Just because it’s fun doesn’t mean it’s not a real job

On March 20, a 7 year-old’s dreams have been crushed. When asked by his teacher the age-old question of ‘What do you want to be when you grow up?’, the son of TechCrunch senior editor Matt Burns, dressed proudly in his Minecraft T-shirt, said,

‘a game developer’.

And guess what? He was told off by his teacher that it’s not a ‘real job’ and was excluded from his school’s career day.

As much as we share his dad, Matt Burns’ fury, the sad truth is, this teacher is not alone in her backwardness regarding career choices. It is popular belief among many that the gaming industry is not a serious business.

‘What do you mean you work in games?’

‘You play games all day?’

Game development is no child’s play. 


Developing a game is hard work. Making a game that’s fun and addictive involves blood, sweat and tears. It requires not only creativity, but also planning, meticulous calculation and analysis, all of which are usually done by a whole team of talented professionals – game designers, graphic designers, engineers, analysts, marketing…the list goes on.

There is real (big) money.

Most people don’t think game development is a serious job because they don’t understand the business model. Just because people downloaded and played Candy Crush for free doesn’t mean there’s no money generated. Television is free, and nobody judges the actors and actresses for not doing a ‘real job’. We all know it’s a ludicrously good business. It’s the same for the gaming industry.
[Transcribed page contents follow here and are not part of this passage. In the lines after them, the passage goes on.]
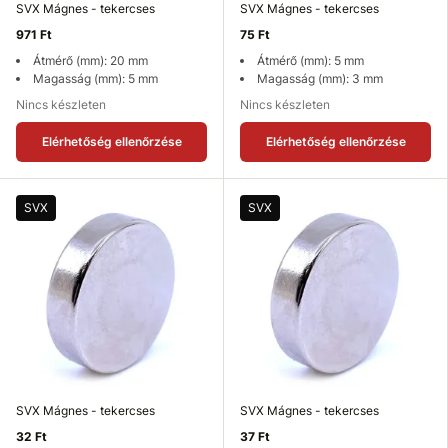
SVX Mágnes - tekercses
SVX Mágnes - tekercses
971 Ft
75 Ft
Átmérő (mm): 20 mm
Átmérő (mm): 5 mm
Magasság (mm): 5 mm
Magasság (mm): 3 mm
Nincs készleten
Nincs készleten
Elérhetőség ellenőrzése
Elérhetőség ellenőrzése
SVX
SVX
SVX Mágnes - tekercses
SVX Mágnes - tekercses
32 Ft
37 Ft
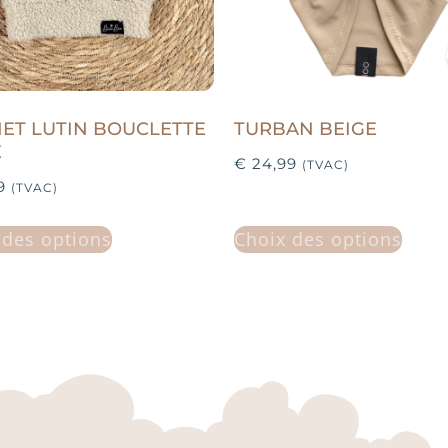
ET LUTIN BOUCLETTE
TURBAN BEIGE
E
€
24,99
(TVAC)
9
(TVAC)
 des options
Choix des options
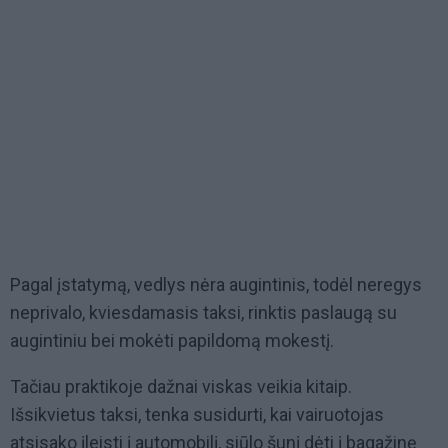
Pagal įstatymą, vedlys nėra augintinis, todėl neregys
neprivalo, kviesdamasis taksi, rinktis paslaugą su
augintiniu bei mokėti papildomą mokestį.
Tačiau praktikoje dažnai viskas veikia kitaip.
Išsikvietus taksi, tenka susidurti, kai vairuotojas
atsisako įleisti į automobilį, siūlo šunį dėti į bagažinę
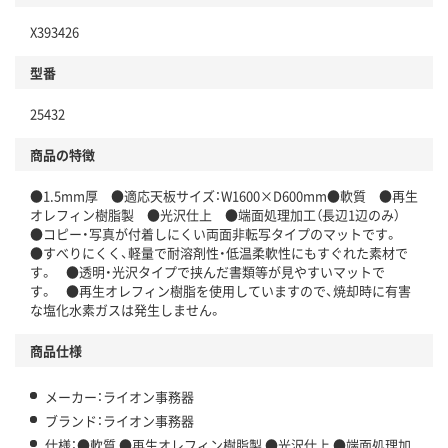
X393426
型番
25432
商品の特徴
●1.5mm厚 ●適応天板サイズ：W1600×D600mm●軟質 ●再生
オレフィン樹脂製 ●光沢仕上 ●端面処理加工（長辺1辺のみ）
●コピー・写真が付着しにくい両面非転写タイプのマットです。
●すべりにくく、軽量で耐溶剤性・低温柔軟性にもすぐれた素材で
す。 ●透明・光沢タイプで挟んだ書類等が見やすいマットで
す。 ●再生オレフィン樹脂を使用していますので、焼却時に有害
な塩化水素ガスは発生しません。
商品仕様
メーカー：ライオン事務器
ブランド：ライオン事務器
仕様：●軟質 ●再生オレフィン樹脂製 ●光沢仕上 ●端面処理加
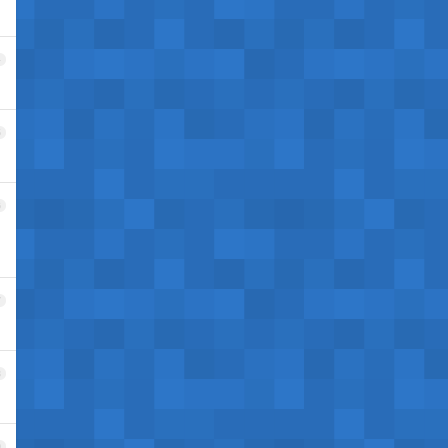
4
5
6
7
8
9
Now-HiringAs fellow developers and game lovers, we know that thousands of developers make their living on creating amazing games to bring joy and excitement to everybody. It is a huge market that is bringing a lot of business and employment.

The maker of Candy Crush, King, was valued at $7.08 billion last year. And why else would Supercell have spent a whooping 9 million dollars on a set of commercials with Liam Neeson for Clash of Clans if they are not making money?

With mobile phone usage skyrocketing, the business has a lot of room for growth and a sparkling bright future ahead.


At AdBuddiz, we see developers making a living through creating games that they are proud of and passionate about every day. We know that it is a viable, rewarding business. So, teacher, just because it’s fun doesn’t mean it’s not a real job.